The evolution of graphics rendering technology has led to the development of procedural techniques for describing various steps in the rendering process. Procedural geometry is useful as a mechanism for producing arbitrarily complex geometry from compact descriptions. For a simple example, a cube object can be represented passively, as a polygonal representation comprising a list of eight vertexes and six sides. However, a more—compact, procedural representation can be developed where the cube becomes the result of a cube-generating procedure, which needs as input only position coordinates and a size. Thus, geometric procedures often provide a useful, compact way to represent shapes, avoiding the access and transfer of many points of data. More complex procedures, such as rotations or splines, offer even greater compression of data. Other processes, such as shading and texture also take advantage of procedural techniques. Indeed, programmable procedural shaders are seen by some as the most efficient way to represent complex material properties.
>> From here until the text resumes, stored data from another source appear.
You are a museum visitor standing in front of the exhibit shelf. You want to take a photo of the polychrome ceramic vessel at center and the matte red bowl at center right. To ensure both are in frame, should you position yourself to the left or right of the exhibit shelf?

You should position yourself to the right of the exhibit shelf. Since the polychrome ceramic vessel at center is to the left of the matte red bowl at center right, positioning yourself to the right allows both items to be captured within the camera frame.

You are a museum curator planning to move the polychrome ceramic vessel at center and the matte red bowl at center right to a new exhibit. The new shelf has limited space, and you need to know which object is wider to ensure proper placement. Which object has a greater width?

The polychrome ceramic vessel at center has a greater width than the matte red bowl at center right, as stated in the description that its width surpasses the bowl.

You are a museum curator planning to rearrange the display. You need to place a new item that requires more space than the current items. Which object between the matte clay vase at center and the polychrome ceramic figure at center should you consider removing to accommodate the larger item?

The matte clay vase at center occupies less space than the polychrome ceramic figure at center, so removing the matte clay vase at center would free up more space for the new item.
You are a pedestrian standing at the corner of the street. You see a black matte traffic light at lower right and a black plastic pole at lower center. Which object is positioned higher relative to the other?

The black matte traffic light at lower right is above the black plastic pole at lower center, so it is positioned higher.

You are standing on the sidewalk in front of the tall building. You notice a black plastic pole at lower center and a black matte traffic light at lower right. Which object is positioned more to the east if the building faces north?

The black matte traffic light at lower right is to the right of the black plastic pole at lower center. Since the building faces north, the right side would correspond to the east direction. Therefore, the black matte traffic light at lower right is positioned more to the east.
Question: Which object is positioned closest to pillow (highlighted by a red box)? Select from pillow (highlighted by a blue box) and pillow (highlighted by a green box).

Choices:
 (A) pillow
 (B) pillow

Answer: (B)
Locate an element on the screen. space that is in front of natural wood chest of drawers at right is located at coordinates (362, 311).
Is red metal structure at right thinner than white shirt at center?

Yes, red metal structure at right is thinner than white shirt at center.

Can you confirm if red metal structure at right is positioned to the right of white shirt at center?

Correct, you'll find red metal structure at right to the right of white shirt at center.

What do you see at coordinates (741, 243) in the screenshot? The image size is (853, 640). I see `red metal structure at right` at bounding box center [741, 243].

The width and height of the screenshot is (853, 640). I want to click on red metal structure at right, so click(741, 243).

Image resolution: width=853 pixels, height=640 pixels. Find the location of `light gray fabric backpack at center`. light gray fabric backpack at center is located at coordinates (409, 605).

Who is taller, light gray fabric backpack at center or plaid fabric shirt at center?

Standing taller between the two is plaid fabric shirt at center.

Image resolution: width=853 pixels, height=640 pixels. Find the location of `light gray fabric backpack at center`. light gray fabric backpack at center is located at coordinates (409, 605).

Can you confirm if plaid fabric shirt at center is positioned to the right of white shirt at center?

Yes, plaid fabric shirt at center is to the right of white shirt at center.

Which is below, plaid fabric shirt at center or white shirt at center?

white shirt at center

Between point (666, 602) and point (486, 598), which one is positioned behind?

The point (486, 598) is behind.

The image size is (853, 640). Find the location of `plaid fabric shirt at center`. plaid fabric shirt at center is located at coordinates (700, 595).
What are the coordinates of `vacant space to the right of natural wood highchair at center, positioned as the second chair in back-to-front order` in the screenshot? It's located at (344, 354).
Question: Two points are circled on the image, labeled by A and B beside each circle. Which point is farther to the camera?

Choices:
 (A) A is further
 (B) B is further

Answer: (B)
However, conventional graphics display or graphics processor unit (“GPU”) architectures enforce a divide between procedural geometry and procedural appearance (such as procedural shaders and texture) by means of a processing chain that operates on fixed, passive polygonal primitives. A common approach is to relegate procedural geometry to the prerasterization stages, to expand the procedures into polygons, and to devote a large amount of bandwidth to feeding polygons to the transformation and setup stages of the graphics processor.
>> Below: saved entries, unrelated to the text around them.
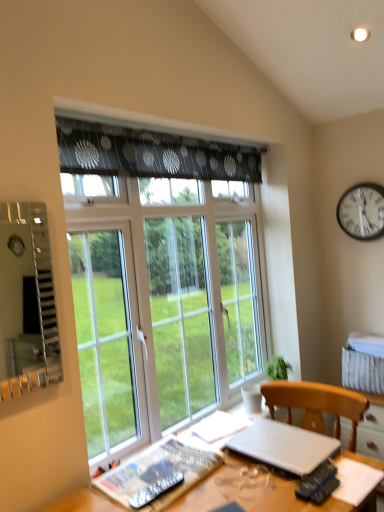 At what (x,y) coordinates should I click in order to perform the action: click on vacant region to the left of metallic silver remote at lower center. Please return your answer as a coordinate pair (x, y). Looking at the image, I should click on (115, 485). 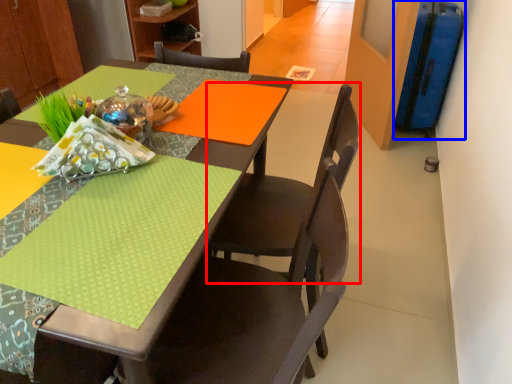 Question: Which of the following is the farthest to the observer, chair (highlighted by a red box) or luggage (highlighted by a blue box)?

Choices:
 (A) chair
 (B) luggage

Answer: (B) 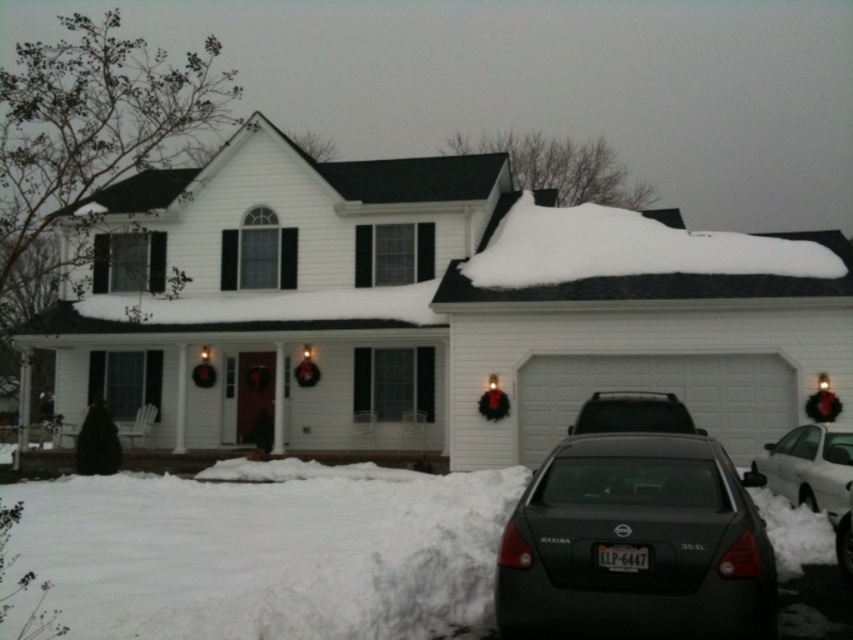 Is point (663, 259) closer to camera compared to point (805, 481)?

No, it is not.

Which is below, white fluffy snow at upper right or white glossy sedan at lower right?

white glossy sedan at lower right

The height and width of the screenshot is (640, 853). What do you see at coordinates (628, 250) in the screenshot?
I see `white fluffy snow at upper right` at bounding box center [628, 250].

Identify the location of white fluffy snow at upper right. The height and width of the screenshot is (640, 853). (628, 250).

Between matte black sedan at lower right and matte black suv at center, which one is positioned lower?

matte black sedan at lower right is lower down.

Can you confirm if matte black sedan at lower right is thinner than matte black suv at center?

No.

Image resolution: width=853 pixels, height=640 pixels. I want to click on matte black sedan at lower right, so click(x=635, y=545).

Is the position of matte black sedan at lower right less distant than that of dark gray metallic sedan at lower center?

Yes.

Does matte black sedan at lower right appear on the left side of dark gray metallic sedan at lower center?

Yes, matte black sedan at lower right is to the left of dark gray metallic sedan at lower center.

What do you see at coordinates (635, 545) in the screenshot? I see `matte black sedan at lower right` at bounding box center [635, 545].

The width and height of the screenshot is (853, 640). In order to click on matte black sedan at lower right in this screenshot , I will do `click(635, 545)`. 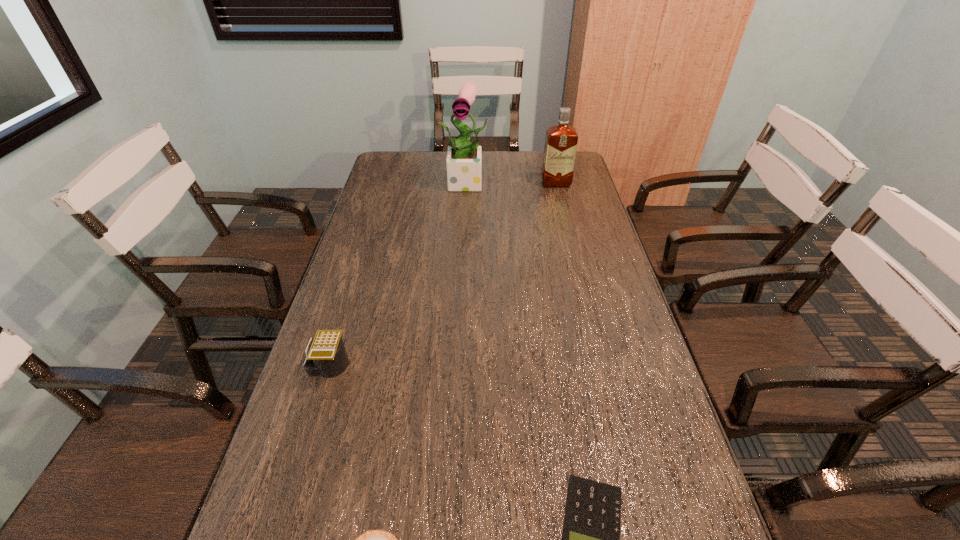 Where is `free point between the flower arrangement and the left calculator`? The width and height of the screenshot is (960, 540). free point between the flower arrangement and the left calculator is located at coordinates (398, 274).

Where is `the third closest object relative to the fourth tallest object`? Image resolution: width=960 pixels, height=540 pixels. the third closest object relative to the fourth tallest object is located at coordinates (463, 162).

Where is `object that is the third closest to the right calculator`? object that is the third closest to the right calculator is located at coordinates (463, 162).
One example of these traditional techniques is shown in FIG. 1, which illustrates a simplified overview of a traditional GPU architecture. A display list 100, which may contain a combination of passively described geometry and procedural geometry, is input into vertex shaders 110, which generate polygonal representations of the geometric forms. These geometric forms are then input into a rasterizer, which interpolates the polygons and samples them to develop a sample set of points in image space, which can then be shaded and have texture added to them. These points are then passed to a series of pixel shaders 130, which may or may not be programmable, and which utilize parallel computing techniques to perform shading of the points. Additionally, the pixel shaders will sometimes add textures, which are kept in graphics memory 150 and cached in texture cache 140, to the image points. Once these processes are complete, the image points can then be placed in a frame-buffer 160 before being transferred to graphics memory 150.
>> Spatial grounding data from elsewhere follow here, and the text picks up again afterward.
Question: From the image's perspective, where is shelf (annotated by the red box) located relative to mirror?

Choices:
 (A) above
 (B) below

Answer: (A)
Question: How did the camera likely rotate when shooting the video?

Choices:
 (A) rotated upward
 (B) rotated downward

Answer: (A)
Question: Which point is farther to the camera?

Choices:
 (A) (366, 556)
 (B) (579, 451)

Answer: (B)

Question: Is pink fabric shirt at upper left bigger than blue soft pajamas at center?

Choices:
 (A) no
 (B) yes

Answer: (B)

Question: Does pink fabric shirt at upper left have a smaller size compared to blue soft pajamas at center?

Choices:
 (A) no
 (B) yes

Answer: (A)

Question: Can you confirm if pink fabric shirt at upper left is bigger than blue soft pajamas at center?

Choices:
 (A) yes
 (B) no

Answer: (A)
However, as mentioned above, because geometric procedures are converted into polygons and then into a list of points in an image by the rasterizer, compact procedural graphics information tends to be compromised early-on in lieu of expanded sets of surface points. This can be beneficial when processing power is so low that it is desirable, from a resource and time perspective, to compute geometric procedures only once for each shape. However, as GPU processors are ever-increasing in power and efficiency, these processing concerns become smaller and smaller.